When Family Money Decisions Come Home to Roost
Here's a situation that touches on the messiest intersection of family dynamics and personal finance. A post on the r/AITJ subreddit has sparked heated debate after a 27-year-old woman explained why she refused to take in her 56-year-old mother who's suddenly facing a housing crunch.
The backstory matters here. The mother sold her home and gave the entire proceeds to her 24-year-old son so he could buy a place with his girlfriend. Fast forward to now, and her landlord raised the rent on her current place. Suddenly, she needs somewhere to live and turned to her daughter, asking to move into her two-bedroom apartment.
When the daughter said no, the mother accused her of "punishing me for helping family." Which is an interesting framing, considering the daughter wasn't the family member who got helped with the house money.
The Space Issue and the Fairness Question
The daughter shares her two-bedroom apartment with her fiancé. She says they simply don't have room for another person. But beyond the practical space constraints, there's a deeper issue at play about choices and consequences.
According to the post, the mother had options when she sold her property. She chose to give the proceeds to her younger son so he could purchase a home. That decision put her in a rental situation, and now that rental situation has become financially difficult with the rent increase.
The daughter feels caught between guilt and principle. She wrote that her mother made a financial decision that created this problem and now wants her to solve it, even though she wasn't the beneficiary of that original decision.
Brother Weighs In From His New Home
Adding fuel to this family fire, the younger brother called his sister "cold and heartless" because their mother "has nowhere else to go." The irony wasn't lost on internet commenters: he's making this argument from the home he was able to buy with their mother's money.
The pressure is real. The daughter wrote about feeling guilty while also believing she has a right to boundaries in her own home and questioning why she should bear the consequences of a financial gift she never received.
Reddit users came out swinging in support of the daughter.

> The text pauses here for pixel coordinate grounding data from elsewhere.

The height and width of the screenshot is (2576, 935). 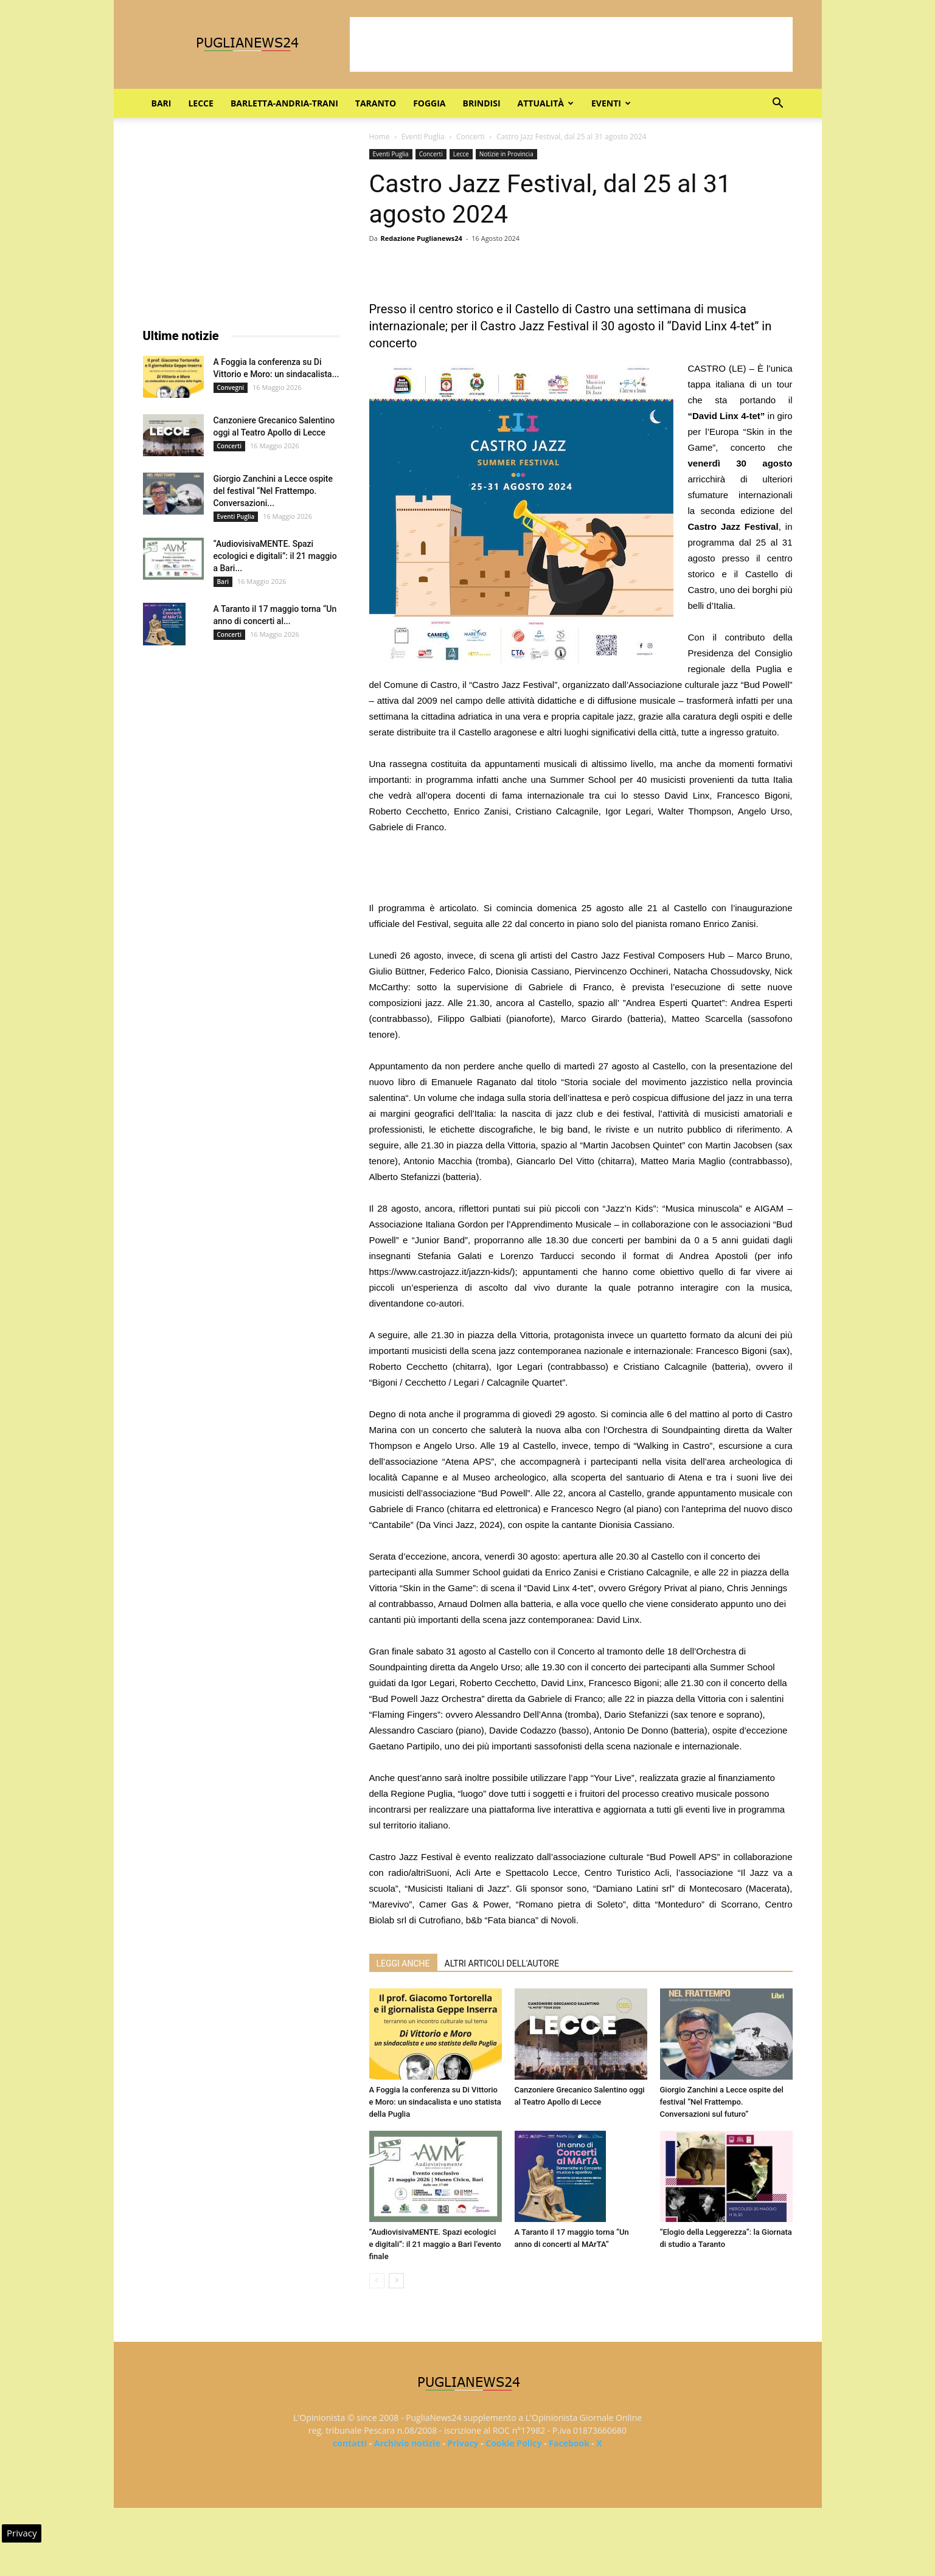 I want to click on Redazione Puglianews24, so click(x=421, y=238).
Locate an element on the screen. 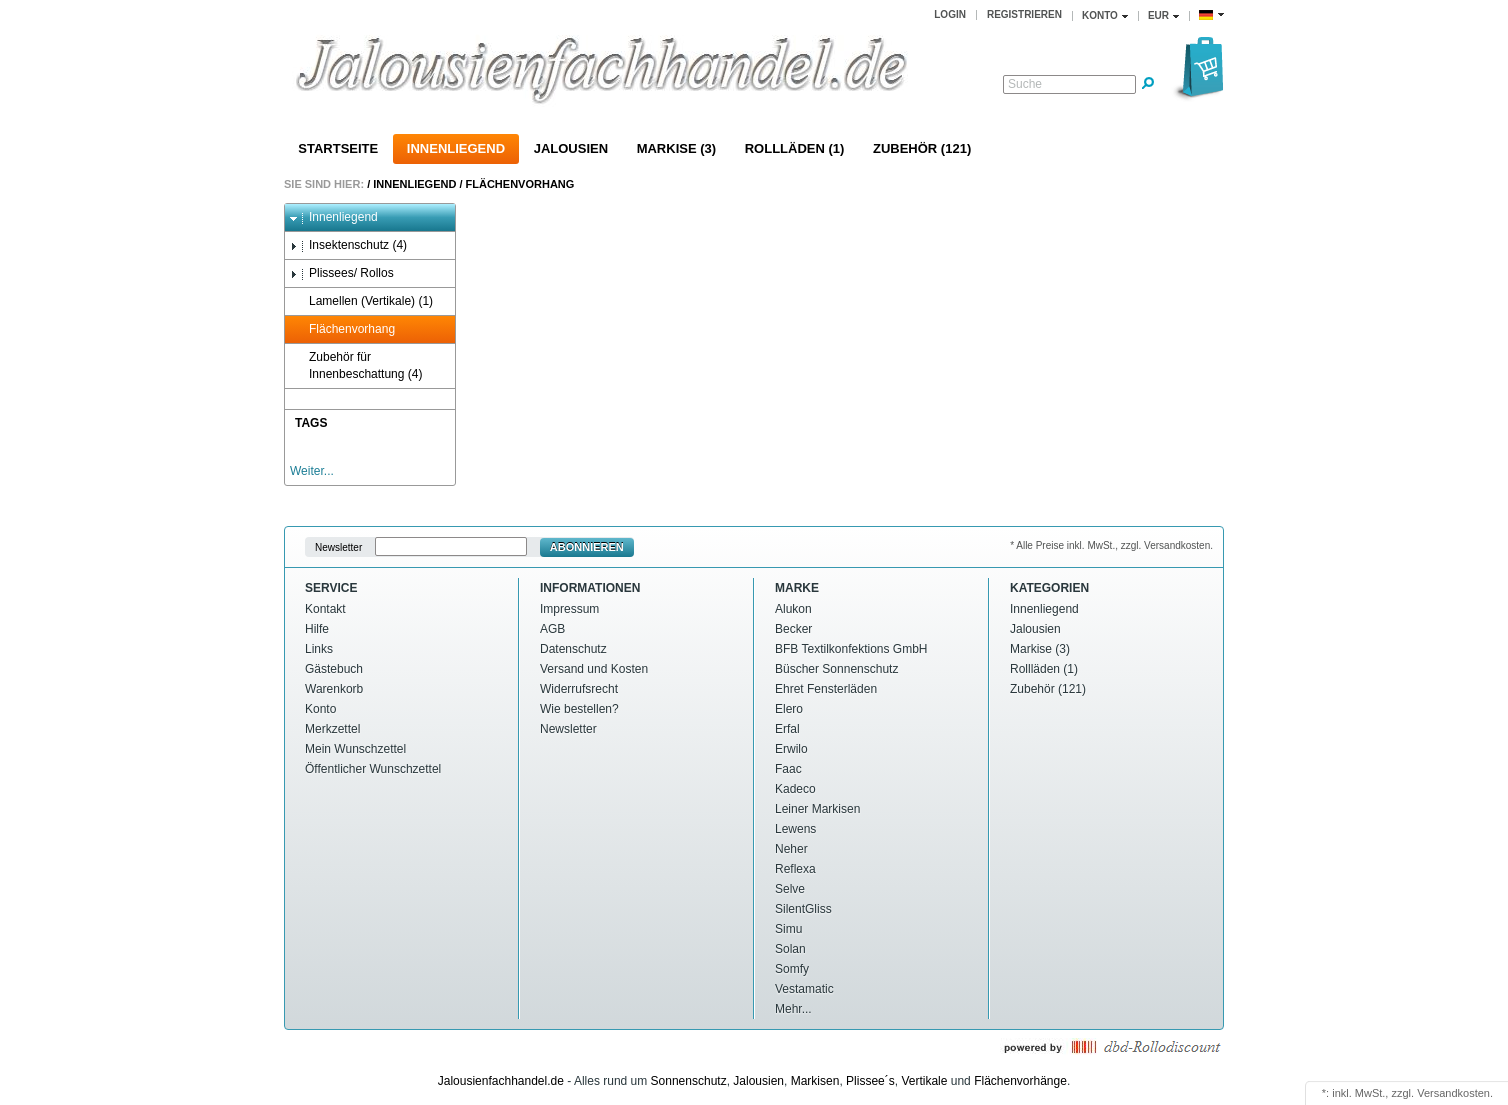  Links is located at coordinates (319, 649).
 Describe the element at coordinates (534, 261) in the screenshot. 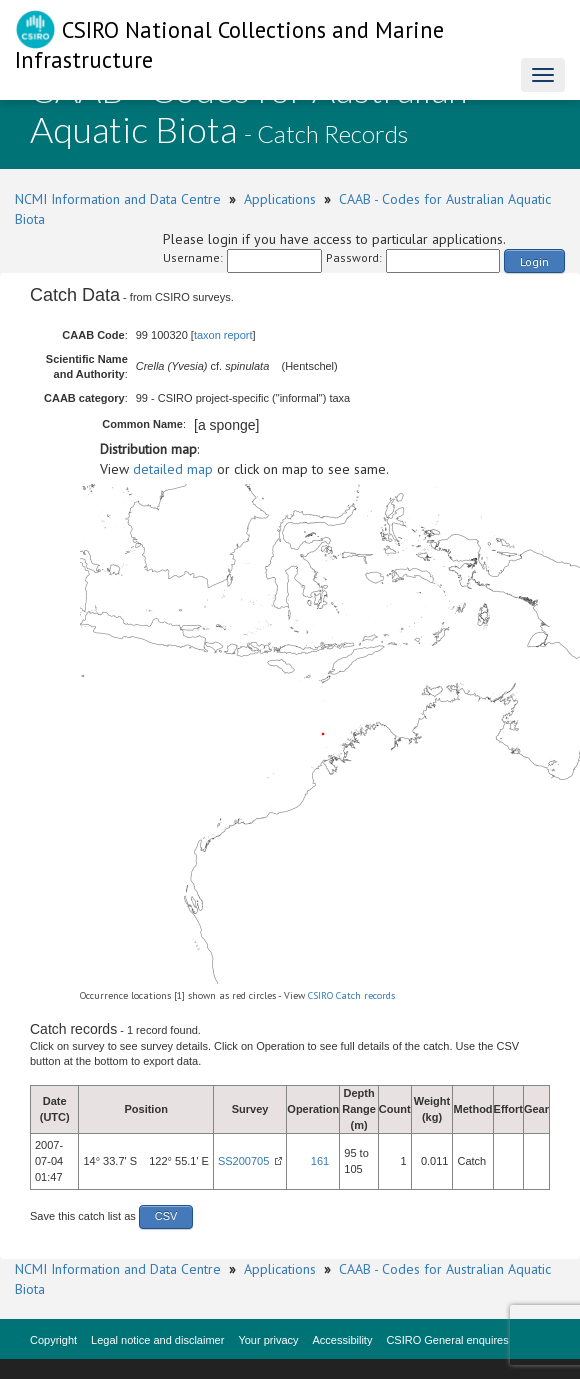 I see `Login` at that location.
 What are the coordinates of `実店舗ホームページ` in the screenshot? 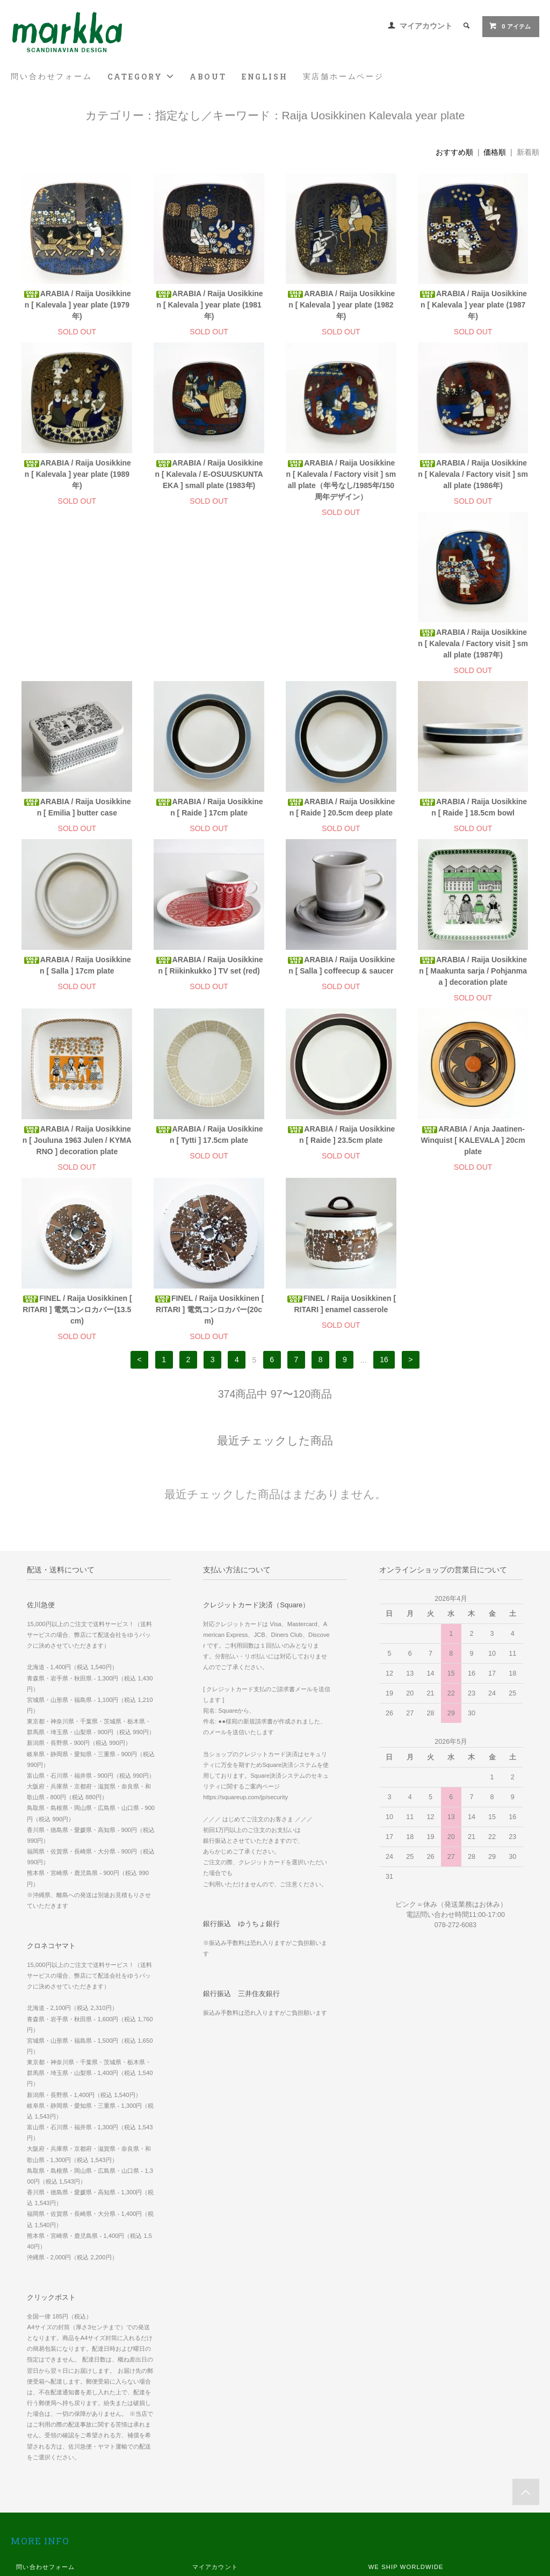 It's located at (343, 76).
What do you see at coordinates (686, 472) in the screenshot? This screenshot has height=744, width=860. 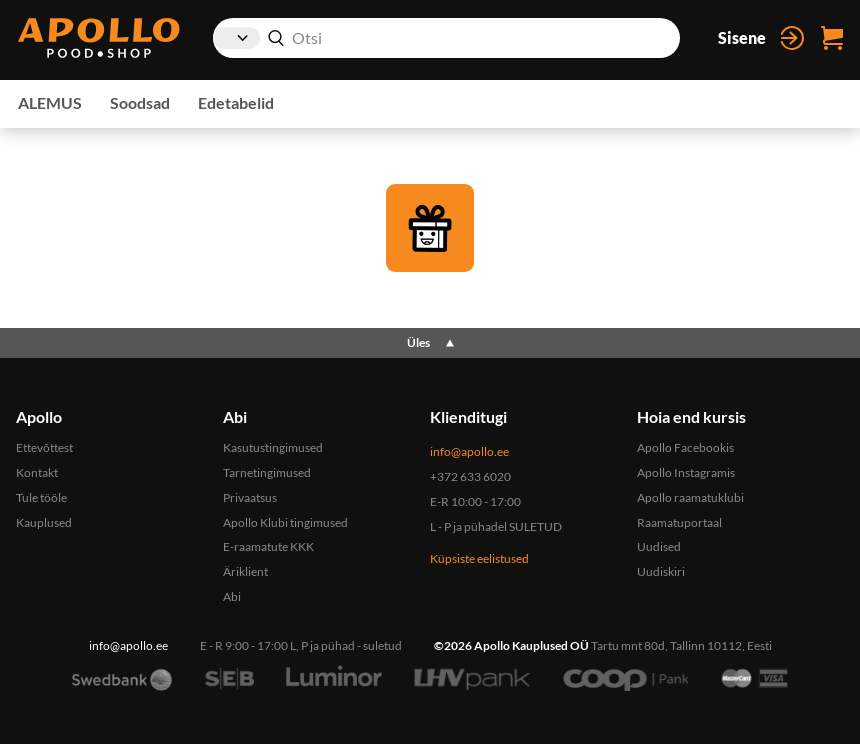 I see `Apollo Instagramis` at bounding box center [686, 472].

One commenter wrote, "Not the jerk, brother has funds to house her." Another put it bluntly: "Not the jerk for real, she chose to give the house to your brother. That's on her, not you. You're allowed to have boundaries in your own home."
Perhaps the most pointed response came from a user who noted, "The solution seems pretty obvious. He got the house money, he can provide the house."
This case illustrates how financial decisions within families create ripple effects that go far beyond dollars and cents. When you make choices about who gets what, you're also making implicit choices about who owes what later. The mother helped one child financially and now needs help herself, but she's asking a different child to provide it. That asymmetry is exactly what's driving the tension here.